学長室だより

ダビデの物語・サウルの活躍その11

王となったサウルに強力な常備軍があったわけではありません。二年かけてイスラエル諸部族の中から三千人をえりすぐったとサムエル記は伝えています(上13章1節~2節)。サウルの息子ヨナタンが千人隊を率いゲバに配置されていたペリシテ人の守備隊を打ち破った時から、ペリシテ人との全面的な戦いに巻き込まれます(3節~4節)。

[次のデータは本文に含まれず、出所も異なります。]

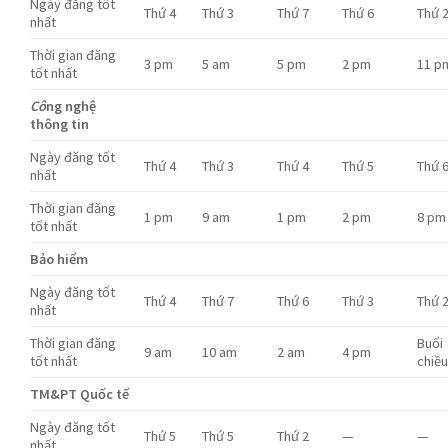
Ngày đăng tốt
Thứ 4
Thứ 3
Thứ 7
Thứ 6
Thứ 
nhất
Thời gian đăng
3 pm
5 am
5 pm
2 pm
11 p
tốt nhất
Cô
ng nghệ
thông tin
Ngày đăng tốt
Thứ 4
Thứ 3
Thứ 4
Thứ 5
Thứ 
nhất
Thời gian đăng
1 pm
9 am
1 pm
2 pm
8 pm
tốt nhất
Bảo hiểm
Ngày đăng tốt
Thứ 4
Thứ 7
Thứ 6
Thứ 3
Thứ 
nhất
Thời gian đăng
Buổi
9 am
10 am
2 am
4 pm
tốt nhất
chiề
TM&PT Quốc tế
Ngày đăng tốt
Thứ 5
Thứ 5
Thứ 2
—
—
nhất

ペリシテ人は前13世紀頃ラムセス三世統治のエジプトに侵入しようとして撃退された海の民で、アモス書9章7節によればカフトルつまりクレタ島から来たギリシア系の民でした。ナイルのデルタ地帯から北の東地中海沿岸にアシュケロン、アシュドド、エクロン、ガト、ガザからなる都市国家連合を形成し、強力な軍事力を背景に全カナン地域の支配を狙っていました。彼らは青銅製の槍や剣を作る技術をもっていましたが、イスラエルにそのような技術はまだありませんでした。「イスラエルにはどこにも鍛冶屋がいなかった。ヘブライ人に剣や槍を作らせてはいけないとペリシテ人が考えたからである」(上13章19節)と考古学的なメモが残されているからです。
強大な軍事力を前に、サウルは神にのみ信頼して戦う道を歩まざるを得なかったのです。